Seis meses após o incêndio na Favela do Mandela, na região Norte de Campo Grande, as primeiras casas construídas para abrigar famílias entram em fase final. Ao todo, 126 famílias aguardam as chaves e anseiam pela realização do sonho de ter lugar digno para morar.

Mas nem tudo são flores: quem segue morando na comunidade atingida pelas chamas permanece a viver em meio à miséria e experimenta sensação de esquecimento durante essa espera: os dias passam em meio a fossas abertas e à falta de alimentos, roupas e remédios.

Na prática, após o incêndio – apesar da expectativa de terem casa -, a vida piorou para quem segue no Mandela. Isso porque as doações já não chegam como antes. Frio e as viroses da estação acometeram especialmente as crianças. As fossas dos barracos consumidos pelas chamas não foram fechadas corretamente, oferecendo risco à saúde de todos.

“Aqui dentro da comunidade nossas crianças vivem doentes, com broncoespasmo, ficam cheias de feridinha. Há contaminação na terra que já foi confirmada pelas universidades, não tem remédio no posto. Parece que todos os moradores foram incendiados”, afirma Greiciele Naiara, representante do Mandela que vive na comunidade há sete anos com suas três crianças.

Lixos jogados no meio da comunidade (Ana Laura Menegat/ Midiamax)

A vida segue e resiste no Mandela

Dentre os 187 barracos que existiam na comunidade antes do incêndio, 61 foram atingidos pelo fogo. Ou seja: 61 famílias precisaram da noite para o dia encontrar um novo abrigo. As 126 famílias que ficaram não tiveram seus barracos queimados, mas sentem na pele, no estômago e na mente as ausências de viver em uma comunidade esquecida.

“Nós que estamos aqui não tivemos nenhum dano, em questão de perda [pelo fogo]. Mas, estamos tendo um pouquinho de dificuldade na questão de ajuda. As doações diminuíram bastante, parece que a comunidade não existe mais. Nós trabalhamos? Trabalhamos, mas a maioria ganha um salário mínimo, e hoje com um salário mínimo você não vive”, relata Greiciele.

Greiciele é uma entre as sete mulheres líderes da Comunidade Mandela (Ana Laura Menegat/ Midiamax)
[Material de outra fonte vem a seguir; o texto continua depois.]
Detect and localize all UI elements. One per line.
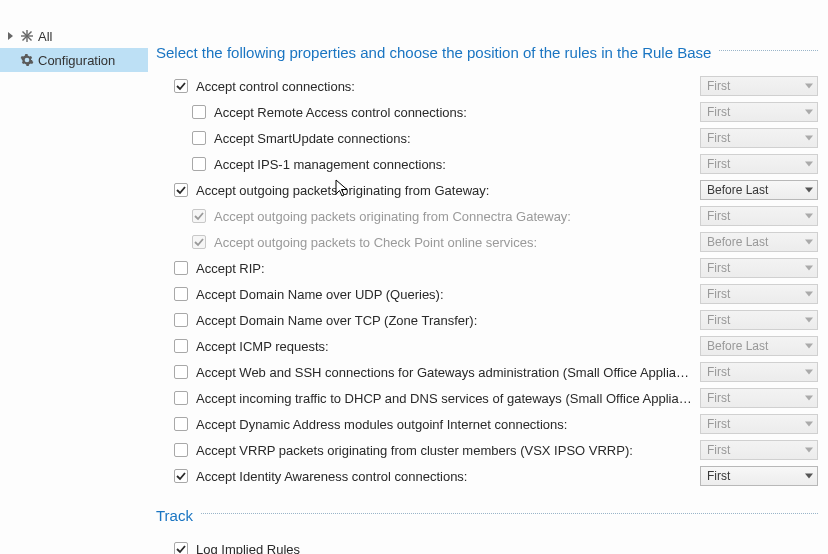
position-dropdown: First bbox=[700, 414, 818, 434]
position-dropdown: First bbox=[700, 102, 818, 122]
checkbox bbox=[192, 209, 206, 223]
chevron-down-icon bbox=[805, 344, 813, 349]
position-dropdown: First bbox=[700, 362, 818, 382]
rule-left: Accept VRRP packets originating from clu… bbox=[156, 443, 692, 458]
dropdown-value: First bbox=[707, 469, 730, 483]
rule-row: Log Implied Rules bbox=[156, 536, 818, 554]
rule-left: Accept Domain Name over UDP (Queries): bbox=[156, 287, 692, 302]
rule-label: Accept Identity Awareness control connec… bbox=[196, 469, 467, 484]
rule-row: Accept outgoing packets originating from… bbox=[156, 177, 818, 203]
dropdown-value: First bbox=[707, 209, 730, 223]
checkbox bbox=[192, 235, 206, 249]
chevron-down-icon bbox=[805, 370, 813, 375]
position-dropdown: First bbox=[700, 154, 818, 174]
rule-label: Log Implied Rules bbox=[196, 542, 300, 555]
rule-left: Accept outgoing packets originating from… bbox=[156, 209, 692, 224]
position-dropdown: First bbox=[700, 128, 818, 148]
position-dropdown: Before Last bbox=[700, 232, 818, 252]
checkbox[interactable] bbox=[174, 542, 188, 554]
app-root: All Configuration Select the following p… bbox=[0, 0, 828, 554]
checkbox[interactable] bbox=[174, 313, 188, 327]
section-title-text: Track bbox=[156, 507, 193, 524]
rule-left: Accept SmartUpdate connections: bbox=[156, 131, 692, 146]
rule-row: Accept IPS-1 management connections:Firs… bbox=[156, 151, 818, 177]
checkbox[interactable] bbox=[174, 469, 188, 483]
tree-item-label: Configuration bbox=[38, 53, 115, 68]
rule-left: Accept Remote Access control connections… bbox=[156, 105, 692, 120]
dropdown-value: First bbox=[707, 79, 730, 93]
checkbox[interactable] bbox=[174, 79, 188, 93]
dropdown-value: Before Last bbox=[707, 235, 768, 249]
checkbox[interactable] bbox=[192, 157, 206, 171]
rule-row: Accept Domain Name over TCP (Zone Transf… bbox=[156, 307, 818, 333]
rule-left: Accept IPS-1 management connections: bbox=[156, 157, 692, 172]
checkbox[interactable] bbox=[192, 131, 206, 145]
checkbox[interactable] bbox=[174, 339, 188, 353]
chevron-down-icon bbox=[805, 240, 813, 245]
dropdown-value: First bbox=[707, 287, 730, 301]
chevron-down-icon bbox=[805, 396, 813, 401]
rule-left: Accept Web and SSH connections for Gatew… bbox=[156, 365, 692, 380]
chevron-down-icon bbox=[805, 448, 813, 453]
rule-row: Accept outgoing packets originating from… bbox=[156, 203, 818, 229]
checkbox[interactable] bbox=[174, 365, 188, 379]
rule-row: Accept Domain Name over UDP (Queries):Fi… bbox=[156, 281, 818, 307]
rule-row: Accept Remote Access control connections… bbox=[156, 99, 818, 125]
dropdown-value: First bbox=[707, 313, 730, 327]
rule-label: Accept Domain Name over UDP (Queries): bbox=[196, 287, 444, 302]
checkbox[interactable] bbox=[174, 287, 188, 301]
position-dropdown[interactable]: Before Last bbox=[700, 180, 818, 200]
position-dropdown[interactable]: First bbox=[700, 466, 818, 486]
checkbox[interactable] bbox=[174, 443, 188, 457]
rule-left: Accept ICMP requests: bbox=[156, 339, 692, 354]
section-divider bbox=[719, 50, 818, 51]
rules-list: Accept control connections:FirstAccept R… bbox=[156, 73, 818, 489]
chevron-down-icon bbox=[805, 162, 813, 167]
chevron-down-icon bbox=[805, 188, 813, 193]
rule-label: Accept Domain Name over TCP (Zone Transf… bbox=[196, 313, 477, 328]
checkbox[interactable] bbox=[192, 105, 206, 119]
checkbox[interactable] bbox=[174, 183, 188, 197]
main-panel: Select the following properties and choo… bbox=[148, 0, 828, 554]
rule-row: Accept Identity Awareness control connec… bbox=[156, 463, 818, 489]
rule-label: Accept outgoing packets to Check Point o… bbox=[214, 235, 537, 250]
chevron-down-icon bbox=[805, 110, 813, 115]
rule-row: Accept ICMP requests:Before Last bbox=[156, 333, 818, 359]
chevron-down-icon bbox=[805, 136, 813, 141]
rule-label: Accept VRRP packets originating from clu… bbox=[196, 443, 633, 458]
section-title-text: Select the following properties and choo… bbox=[156, 44, 711, 61]
dropdown-value: Before Last bbox=[707, 339, 768, 353]
rule-label: Accept IPS-1 management connections: bbox=[214, 157, 446, 172]
rule-label: Accept outgoing packets originating from… bbox=[214, 209, 571, 224]
tree-item-all[interactable]: All bbox=[0, 24, 148, 48]
chevron-down-icon bbox=[805, 422, 813, 427]
section-divider bbox=[201, 513, 818, 514]
rule-label: Accept RIP: bbox=[196, 261, 265, 276]
checkbox[interactable] bbox=[174, 391, 188, 405]
checkbox[interactable] bbox=[174, 417, 188, 431]
rule-row: Accept VRRP packets originating from clu… bbox=[156, 437, 818, 463]
position-dropdown: First bbox=[700, 258, 818, 278]
dropdown-value: First bbox=[707, 443, 730, 457]
rule-label: Accept ICMP requests: bbox=[196, 339, 329, 354]
rule-left: Accept Domain Name over TCP (Zone Transf… bbox=[156, 313, 692, 328]
dropdown-value: First bbox=[707, 365, 730, 379]
rule-label: Accept Web and SSH connections for Gatew… bbox=[196, 365, 692, 380]
position-dropdown: First bbox=[700, 206, 818, 226]
rule-row: Accept Web and SSH connections for Gatew… bbox=[156, 359, 818, 385]
rule-label: Accept outgoing packets originating from… bbox=[196, 183, 489, 198]
rule-row: Accept control connections:First bbox=[156, 73, 818, 99]
tree-item-configuration[interactable]: Configuration bbox=[0, 48, 148, 72]
chevron-down-icon bbox=[805, 266, 813, 271]
checkbox[interactable] bbox=[174, 261, 188, 275]
asterisk-icon bbox=[20, 29, 34, 43]
track-list: Log Implied Rules bbox=[156, 536, 818, 554]
dropdown-value: Before Last bbox=[707, 183, 768, 197]
rule-left: Accept incoming traffic to DHCP and DNS … bbox=[156, 391, 692, 406]
position-dropdown: First bbox=[700, 310, 818, 330]
position-dropdown: First bbox=[700, 388, 818, 408]
position-dropdown: First bbox=[700, 440, 818, 460]
rule-label: Accept Remote Access control connections… bbox=[214, 105, 467, 120]
position-dropdown: First bbox=[700, 76, 818, 96]
sidebar: All Configuration bbox=[0, 0, 148, 554]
Ela afirma que mesmo sem os gastos de luz, água e aluguel, o preço de viver nessas condições é caro, pois as dificuldades não se limitam à questão financeira. A sujeira no local – há locais cobertos com lixos de todos os tipos, como pedaços de ventiladores, garrafas plásticas, telhas, sapatos e até pia e colchão – é cenário ideal para proliferação de muitas doenças.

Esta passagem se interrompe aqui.